Vila Nova apela à paz e tolerância no último discurso como PR no da Dia Independência de STP

Carlos Vila Nova destacou a independência nacional como “a conquista maior de São Tomé e Príncipe e dos são-tomenses” e defendeu que é preciso render o tributo aos homens e mulheres “que tiveram a ousadia e a coragem de sonhar uma pátria, de lutar por este sonho e de o tornar realidade a 12 de julho de 1975”.

RL
Redação Leve Leve
📅 13 de Julho de 2026 ⏱ 2 min de leitura

Carlos Vila Nova destacou a independência nacional como “a conquista maior de São Tomé e Príncipe e dos são-tomenses” e defendeu que é preciso render o tributo aos homens e mulheres “que tiveram a ousadia e a coragem de sonhar uma pátria, de lutar por este sonho e de o tornar realidade a 12 de julho de 1975”.

O Presidente da República Carlos Vila Nova, que fez o último discurso como chefe de Estado, nas celebrações de 12 de julho, apelou à paz e tolerância nacional, contra o medo, a intimidação e o ódio, no discurso na celebração dos 51 anos da Independência nacional, assinalado em 12 de julho, quando falta uma semana para as eleições presidenciais.

“São Tomé e Príncipe é pequeno demais para o ódio. É pequeno demais para a divisão. (…) Somos todos chamados a fazer diariamente o exercício da tolerância”, sublinhou Carlos Vila Nova nas cerimónias em que se assinalou o 51.º aniversário da independência de São Tomé e Príncipe e que este ano acontece em plena campanha eleitoral.

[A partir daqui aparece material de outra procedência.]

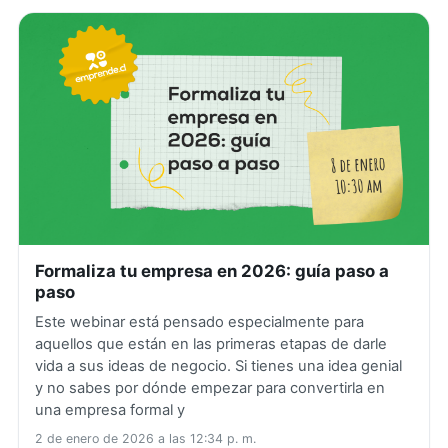
Formaliza tu empresa en 2026: guía paso a
paso
Este webinar está pensado especialmente para
aquellos que están en las primeras etapas de darle
vida a sus ideas de negocio. Si tienes una idea genial
y no sabes por dónde empezar para convertirla en
una empresa formal y
2 de enero de 2026 a las 12:34 p. m.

“Cada cidadão tem o direito de apoiar o candidato da sua preferência. Esse é um direito sagrado, conquistado com muito esforço e que deve ser exercido livremente, sem medo, sem intimidação e sem qualquer forma de pressão”, defendeu o recandidato presidencial, que desta vez não conta com o apoio oficial da Ação Democrática Independente (ADI), mas de uma espécie de ‘consórcio’ da oposição.

Carlos Vila Nova destacou a independência nacional como “a conquista maior de São Tomé e Príncipe e dos são-tomenses” e defendeu que é preciso render o tributo aos homens e mulheres “que tiveram a ousadia e a coragem de sonhar uma pátria, de lutar por este sonho e de o tornar realidade a 12 de julho de 1975”.

“A independência não caiu do céu. Foi conquistada. E Por isso merece o nosso respeito permanente”, sublinhou.